Vinci attracted protests in relation to its project to build an airport in Notre-Dame-des-Landes near Nantes, expected to become the third largest airport in France and being built on a site of 2,000 hectares of woodland and marsh with an acknowledged social and ecological value. This project was financed through a public-private partnership with profits going to Vinci. In November 2012, protests took place to prevent the expulsion of villagers and farmers who were struggling to protect their environment who were receiving support at both a national and international level.
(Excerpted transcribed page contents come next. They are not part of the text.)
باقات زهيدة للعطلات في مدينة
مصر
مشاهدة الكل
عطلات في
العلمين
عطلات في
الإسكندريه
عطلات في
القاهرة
Vinci's Norwest Holst and Taylor Woodrow were revealed as subscribers to the UK's Consulting Association, exposed in 2009 for operating an illegal construction industry blacklist. Vinci was later one of eight businesses involved in the 2014 launch of the Construction Workers Compensation Scheme, condemned as a "PR stunt" by the GMB union, and described by the Scottish Affairs Committee as "an act of bad faith".

=== Russian invasion of Ukraine ===
Vinci SA has faced scrutiny for its continued presence in Russia amid the war in Ukraine. According to Le Monde, despite halting new investments, the company remains active through its subsidiaries, raising concerns about its ongoing operations and ethical responsibilities.